The Standard, Nairobi

September 28, 2005

Agreement with EU could hurt Kenya

Kenya’s chances of fighting poverty and growing its economy will be harmed if it signs a new economic agreement with the European Union in 2008, a human rights group said.

Kenya is among 77 members of the Africa, Carribean and the Pacific (ACP) economic alliance that gets preferential access to European Union (EU) markets through an economic partnership agreement that expires in 2007.

The two blocs are negotiating new partnership agreements to come into force by 2008 that will require ACP countries to open up their markets to EU goods. Many ACP countries fear such deals would wipe out their fledgling industries.

"By 2009 we will have the leather industry closed, we will have the General Motors assembly closed, we will have the dairy industry, that is coming up, going down," Steve Ouma, deputy executive director of rights watchdog Kenya Human Rights Commission, said.

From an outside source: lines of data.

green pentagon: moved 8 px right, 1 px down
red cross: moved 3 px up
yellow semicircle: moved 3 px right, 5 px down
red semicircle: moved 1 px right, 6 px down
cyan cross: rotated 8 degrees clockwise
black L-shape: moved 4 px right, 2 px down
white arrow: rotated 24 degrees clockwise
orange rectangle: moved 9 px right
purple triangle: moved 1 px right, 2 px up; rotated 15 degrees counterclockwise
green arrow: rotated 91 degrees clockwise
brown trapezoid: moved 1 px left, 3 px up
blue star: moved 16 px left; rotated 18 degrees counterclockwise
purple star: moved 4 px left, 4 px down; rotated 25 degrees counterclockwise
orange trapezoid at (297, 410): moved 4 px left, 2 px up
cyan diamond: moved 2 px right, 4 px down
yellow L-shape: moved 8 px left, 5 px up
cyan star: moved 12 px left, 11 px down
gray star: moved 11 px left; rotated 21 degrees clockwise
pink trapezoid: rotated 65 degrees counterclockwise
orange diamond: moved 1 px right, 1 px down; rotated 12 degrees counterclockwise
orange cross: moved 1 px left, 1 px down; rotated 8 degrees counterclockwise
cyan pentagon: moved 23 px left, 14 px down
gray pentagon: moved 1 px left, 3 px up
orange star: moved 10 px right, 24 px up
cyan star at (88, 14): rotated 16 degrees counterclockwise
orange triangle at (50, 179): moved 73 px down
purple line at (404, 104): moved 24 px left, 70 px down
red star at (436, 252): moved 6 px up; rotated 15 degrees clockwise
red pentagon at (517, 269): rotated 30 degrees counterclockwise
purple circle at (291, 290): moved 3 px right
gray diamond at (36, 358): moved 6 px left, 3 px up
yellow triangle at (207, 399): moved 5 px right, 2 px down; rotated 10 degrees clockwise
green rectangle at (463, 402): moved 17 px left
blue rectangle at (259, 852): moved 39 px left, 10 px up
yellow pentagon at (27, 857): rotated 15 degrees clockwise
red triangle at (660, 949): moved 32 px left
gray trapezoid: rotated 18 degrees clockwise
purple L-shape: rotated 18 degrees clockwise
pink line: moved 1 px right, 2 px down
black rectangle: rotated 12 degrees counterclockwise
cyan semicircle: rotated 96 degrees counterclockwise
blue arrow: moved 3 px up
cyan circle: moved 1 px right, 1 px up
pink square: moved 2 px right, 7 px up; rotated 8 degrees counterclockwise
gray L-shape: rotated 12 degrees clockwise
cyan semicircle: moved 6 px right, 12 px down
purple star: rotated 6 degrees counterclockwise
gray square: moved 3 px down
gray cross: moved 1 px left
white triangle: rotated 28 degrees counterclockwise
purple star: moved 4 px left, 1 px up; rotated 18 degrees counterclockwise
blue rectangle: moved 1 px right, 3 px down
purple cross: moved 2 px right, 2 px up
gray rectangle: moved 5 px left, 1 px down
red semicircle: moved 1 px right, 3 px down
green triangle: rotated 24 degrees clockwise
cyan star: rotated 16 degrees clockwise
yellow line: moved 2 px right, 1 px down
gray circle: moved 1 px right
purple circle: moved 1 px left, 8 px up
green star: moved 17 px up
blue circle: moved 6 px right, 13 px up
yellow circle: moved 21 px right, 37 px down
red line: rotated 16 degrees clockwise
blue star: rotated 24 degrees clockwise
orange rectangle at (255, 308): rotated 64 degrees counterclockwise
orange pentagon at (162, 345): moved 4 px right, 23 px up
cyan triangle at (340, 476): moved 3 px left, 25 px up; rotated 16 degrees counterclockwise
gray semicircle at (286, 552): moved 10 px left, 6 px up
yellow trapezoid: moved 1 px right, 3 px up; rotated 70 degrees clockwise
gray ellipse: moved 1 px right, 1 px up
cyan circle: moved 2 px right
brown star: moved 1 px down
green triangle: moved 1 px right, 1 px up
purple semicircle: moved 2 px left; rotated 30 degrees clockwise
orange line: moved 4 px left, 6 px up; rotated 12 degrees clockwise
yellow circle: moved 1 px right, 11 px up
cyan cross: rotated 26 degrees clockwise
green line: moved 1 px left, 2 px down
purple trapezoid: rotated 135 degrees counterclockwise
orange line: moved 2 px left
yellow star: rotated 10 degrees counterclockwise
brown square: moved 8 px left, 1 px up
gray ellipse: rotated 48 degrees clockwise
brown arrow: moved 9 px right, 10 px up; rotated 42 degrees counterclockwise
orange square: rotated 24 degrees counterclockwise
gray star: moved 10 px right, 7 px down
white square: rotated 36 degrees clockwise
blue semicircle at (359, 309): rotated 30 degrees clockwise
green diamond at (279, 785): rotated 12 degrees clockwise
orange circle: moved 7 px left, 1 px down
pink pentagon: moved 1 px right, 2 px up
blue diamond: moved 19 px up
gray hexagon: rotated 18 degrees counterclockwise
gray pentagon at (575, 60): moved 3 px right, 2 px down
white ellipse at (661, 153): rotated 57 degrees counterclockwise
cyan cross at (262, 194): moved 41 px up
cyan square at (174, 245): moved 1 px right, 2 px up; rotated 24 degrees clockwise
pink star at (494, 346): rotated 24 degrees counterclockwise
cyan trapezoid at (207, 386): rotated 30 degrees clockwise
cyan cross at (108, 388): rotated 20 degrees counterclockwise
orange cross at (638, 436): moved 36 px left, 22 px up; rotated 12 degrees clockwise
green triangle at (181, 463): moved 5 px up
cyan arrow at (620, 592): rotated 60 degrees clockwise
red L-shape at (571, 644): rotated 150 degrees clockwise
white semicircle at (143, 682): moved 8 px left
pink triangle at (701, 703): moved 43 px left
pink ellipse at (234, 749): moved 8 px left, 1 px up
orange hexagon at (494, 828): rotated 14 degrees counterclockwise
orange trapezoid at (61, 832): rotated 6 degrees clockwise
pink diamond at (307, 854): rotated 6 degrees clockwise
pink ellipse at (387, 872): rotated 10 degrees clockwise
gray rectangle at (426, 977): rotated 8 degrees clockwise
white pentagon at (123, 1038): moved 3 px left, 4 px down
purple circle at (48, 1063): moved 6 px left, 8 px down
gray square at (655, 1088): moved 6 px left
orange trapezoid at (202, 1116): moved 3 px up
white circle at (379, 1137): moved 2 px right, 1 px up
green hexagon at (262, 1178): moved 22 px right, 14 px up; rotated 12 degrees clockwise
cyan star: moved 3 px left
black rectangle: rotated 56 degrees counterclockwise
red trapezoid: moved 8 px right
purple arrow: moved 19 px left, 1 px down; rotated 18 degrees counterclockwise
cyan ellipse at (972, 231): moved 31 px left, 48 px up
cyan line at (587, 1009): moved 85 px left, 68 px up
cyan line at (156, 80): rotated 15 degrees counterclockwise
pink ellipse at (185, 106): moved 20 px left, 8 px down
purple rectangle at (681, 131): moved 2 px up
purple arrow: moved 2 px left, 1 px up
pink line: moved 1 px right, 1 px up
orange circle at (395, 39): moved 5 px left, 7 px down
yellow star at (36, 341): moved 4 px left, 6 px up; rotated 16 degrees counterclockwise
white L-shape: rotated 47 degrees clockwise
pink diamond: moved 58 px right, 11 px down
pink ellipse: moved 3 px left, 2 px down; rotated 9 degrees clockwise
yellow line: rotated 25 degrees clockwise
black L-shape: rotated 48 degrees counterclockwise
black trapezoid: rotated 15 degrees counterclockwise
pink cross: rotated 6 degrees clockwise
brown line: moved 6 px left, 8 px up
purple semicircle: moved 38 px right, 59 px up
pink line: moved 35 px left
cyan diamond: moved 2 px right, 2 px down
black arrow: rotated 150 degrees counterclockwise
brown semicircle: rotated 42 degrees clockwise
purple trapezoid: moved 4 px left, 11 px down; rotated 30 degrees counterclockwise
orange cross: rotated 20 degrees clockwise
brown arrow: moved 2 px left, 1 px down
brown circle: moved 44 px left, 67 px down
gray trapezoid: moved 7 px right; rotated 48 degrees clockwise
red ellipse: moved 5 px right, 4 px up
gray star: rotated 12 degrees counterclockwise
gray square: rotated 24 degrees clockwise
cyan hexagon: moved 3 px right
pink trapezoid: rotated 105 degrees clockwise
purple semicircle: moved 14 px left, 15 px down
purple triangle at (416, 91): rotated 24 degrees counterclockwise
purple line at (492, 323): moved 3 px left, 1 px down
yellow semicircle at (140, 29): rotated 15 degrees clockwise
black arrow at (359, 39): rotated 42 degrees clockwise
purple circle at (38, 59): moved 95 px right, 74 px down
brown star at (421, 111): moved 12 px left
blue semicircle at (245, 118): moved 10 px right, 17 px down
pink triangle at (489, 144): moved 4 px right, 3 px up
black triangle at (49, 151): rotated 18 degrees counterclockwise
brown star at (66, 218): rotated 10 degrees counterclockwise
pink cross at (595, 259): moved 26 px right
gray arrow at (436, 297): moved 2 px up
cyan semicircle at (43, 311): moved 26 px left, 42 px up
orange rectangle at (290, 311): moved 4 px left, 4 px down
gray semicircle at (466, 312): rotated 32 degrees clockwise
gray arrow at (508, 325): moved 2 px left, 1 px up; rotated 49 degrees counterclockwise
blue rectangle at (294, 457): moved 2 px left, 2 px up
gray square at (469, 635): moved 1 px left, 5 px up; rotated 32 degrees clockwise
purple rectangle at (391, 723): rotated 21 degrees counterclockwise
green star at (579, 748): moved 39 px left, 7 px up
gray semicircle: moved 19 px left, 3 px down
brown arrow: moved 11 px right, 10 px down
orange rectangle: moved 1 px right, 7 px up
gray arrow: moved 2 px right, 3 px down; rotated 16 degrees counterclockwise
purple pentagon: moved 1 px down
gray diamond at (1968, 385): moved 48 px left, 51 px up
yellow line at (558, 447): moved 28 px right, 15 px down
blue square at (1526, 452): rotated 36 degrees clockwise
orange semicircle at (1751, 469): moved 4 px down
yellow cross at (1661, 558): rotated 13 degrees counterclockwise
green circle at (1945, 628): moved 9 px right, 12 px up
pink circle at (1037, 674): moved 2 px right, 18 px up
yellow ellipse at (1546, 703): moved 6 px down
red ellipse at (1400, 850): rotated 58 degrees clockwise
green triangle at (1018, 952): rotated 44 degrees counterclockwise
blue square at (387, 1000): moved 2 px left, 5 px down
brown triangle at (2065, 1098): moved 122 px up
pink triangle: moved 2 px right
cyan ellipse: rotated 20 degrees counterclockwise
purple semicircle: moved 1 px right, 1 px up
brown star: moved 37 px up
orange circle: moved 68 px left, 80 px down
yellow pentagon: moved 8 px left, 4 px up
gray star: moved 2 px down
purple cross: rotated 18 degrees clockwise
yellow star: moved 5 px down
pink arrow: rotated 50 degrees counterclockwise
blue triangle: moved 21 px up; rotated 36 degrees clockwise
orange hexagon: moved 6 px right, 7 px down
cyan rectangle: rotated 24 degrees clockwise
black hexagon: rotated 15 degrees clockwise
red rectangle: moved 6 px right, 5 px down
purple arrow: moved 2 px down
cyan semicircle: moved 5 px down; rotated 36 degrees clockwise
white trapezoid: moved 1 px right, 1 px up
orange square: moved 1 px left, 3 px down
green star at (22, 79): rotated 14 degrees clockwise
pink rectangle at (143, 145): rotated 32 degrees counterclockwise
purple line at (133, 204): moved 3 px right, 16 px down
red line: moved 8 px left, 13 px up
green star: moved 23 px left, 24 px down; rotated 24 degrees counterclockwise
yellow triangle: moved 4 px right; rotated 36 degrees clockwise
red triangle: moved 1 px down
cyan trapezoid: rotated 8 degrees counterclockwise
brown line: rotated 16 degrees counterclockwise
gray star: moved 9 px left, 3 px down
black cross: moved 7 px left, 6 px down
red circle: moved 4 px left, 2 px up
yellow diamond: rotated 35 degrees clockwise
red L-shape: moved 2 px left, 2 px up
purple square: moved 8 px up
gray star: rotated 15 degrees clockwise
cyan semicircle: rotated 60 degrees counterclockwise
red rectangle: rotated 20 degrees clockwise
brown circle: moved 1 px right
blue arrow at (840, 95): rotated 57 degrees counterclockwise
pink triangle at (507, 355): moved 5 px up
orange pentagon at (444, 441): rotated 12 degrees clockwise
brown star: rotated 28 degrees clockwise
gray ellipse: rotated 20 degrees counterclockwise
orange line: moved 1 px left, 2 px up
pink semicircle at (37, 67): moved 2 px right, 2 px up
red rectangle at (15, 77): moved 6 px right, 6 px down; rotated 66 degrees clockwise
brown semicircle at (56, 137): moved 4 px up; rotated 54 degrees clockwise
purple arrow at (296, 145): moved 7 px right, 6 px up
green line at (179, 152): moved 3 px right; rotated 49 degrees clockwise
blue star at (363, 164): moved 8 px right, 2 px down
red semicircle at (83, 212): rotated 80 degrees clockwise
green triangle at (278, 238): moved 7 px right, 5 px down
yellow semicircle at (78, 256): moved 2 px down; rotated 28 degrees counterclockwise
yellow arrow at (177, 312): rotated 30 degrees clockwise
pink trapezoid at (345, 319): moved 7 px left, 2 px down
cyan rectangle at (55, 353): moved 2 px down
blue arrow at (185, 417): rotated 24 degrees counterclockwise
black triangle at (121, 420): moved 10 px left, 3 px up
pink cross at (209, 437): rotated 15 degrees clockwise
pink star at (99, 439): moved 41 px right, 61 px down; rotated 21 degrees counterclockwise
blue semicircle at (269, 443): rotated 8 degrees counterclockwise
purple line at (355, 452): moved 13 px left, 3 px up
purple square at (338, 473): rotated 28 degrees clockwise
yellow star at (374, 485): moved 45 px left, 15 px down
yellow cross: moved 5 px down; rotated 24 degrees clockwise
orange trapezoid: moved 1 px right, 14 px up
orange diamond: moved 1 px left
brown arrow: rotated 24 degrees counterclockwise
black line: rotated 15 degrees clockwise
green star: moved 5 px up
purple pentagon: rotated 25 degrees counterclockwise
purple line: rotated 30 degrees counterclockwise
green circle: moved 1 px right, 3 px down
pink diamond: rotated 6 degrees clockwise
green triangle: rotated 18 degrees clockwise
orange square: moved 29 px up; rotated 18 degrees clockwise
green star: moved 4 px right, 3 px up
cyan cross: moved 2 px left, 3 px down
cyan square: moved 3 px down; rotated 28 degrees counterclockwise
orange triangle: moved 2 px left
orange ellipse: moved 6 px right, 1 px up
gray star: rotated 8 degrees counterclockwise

That would hamper the government’s pledge to create half a million jobs a year by exposing industries in east Africa’s largest economy to competition from more developed European firms.

Ouma said by the agreement would reduce Kenya’s ability to meet United Nations’ millenium development goals.

The UN targets aim to halve the number of the world’s people with income of less than $1 a day and the proportion of people who suffer from hunger and HIV/Aids and other major diseases by 2015.

Ouma said the new trade agreement will also expose Kenyan workers to low wages and poor working conditions by reducing unions’ powers, Ouma said.